Toxocariasis is a preventable parasitic disease that is caused by the dog and cat roundworms Toxocara cani and T. cati, respectively. Humans become infected when they accidently ingest infectious Toxocara eggs commonly found in contaminated soil; children are most often affected. Clinical manifestations of Toxocara infection in humans include ocular toxocariasis and visceral toxocariasis. Although infection with Toxocara can cause devastating disease, the burden of toxocariasis in the United States population remains unknown. In addition, risk factors for acquiring infection need to be better defined, and research needs to be conducted to better understand the pathophysiology and clinical course of toxocariasis. Development of diagnostic tests would enable clinicians to detect active infection, and determination of optimal drug regiments would ensure patients were appropriately treated. Addressing these public health gaps is necessary to understand and address the impact of toxocariasis in the United States.

Background

Toxocariasis, a parasitic disease caused by dog roundworms (Toxocara canis), cat roundworms (T. cati). or possibly other species of Toxocara, can lead to debilitating disease in humans and mainly affects children. Studies have shown that toxocariasis may be among the most common human parasitic infections in the United States.1 It is estimated that millions of Americans have been exposed to the Toxocara parasite, although how many persons have become ill from the infection is unknown.2 Toxocariasis is considered a neglected parasitic infection, and few resources have been devoted to increasing public and healthcare provider awareness of this preventable disease. In addition, research towards increasing epidemiologic knowledge, improving diagnostic tests, and defining optimal treatment regimens for toxocariasis remains limited.

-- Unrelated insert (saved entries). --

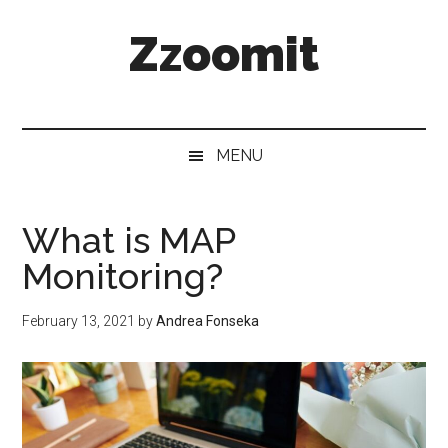
Skip
Skip
Skip
Zzoomit
to
to
to
main
secondary
primary
content
menu
sidebar
MENU
What is MAP
Monitoring?
February 13, 2021
by
Andrea Fonseka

Transmission of the Toxocara parasite occurs when an infected dog or cat sheds eggs in their feces into the environment; it takes 2–4 weeks for larvae to develop and for the eggs to become infectious.3 Toxocara eggs are typically found in soil contaminated with dog or cat feces; humans become infected when they accidentally ingest the microscopic eggs, usually through touching contaminated hands to their mouth. Children are at higher risk for infection because of their play habits and poor hygiene practices. Although less common, humans can also become infected if they eat undercooked meat from an animal that is infected with Toxocara larvae. Once ingested, the larvae can burrow into and travel through blood vessels to various body organs causing an inflammatory reaction; in humans, Toxocara larvae do not undergo further growth or maturation into adult worms.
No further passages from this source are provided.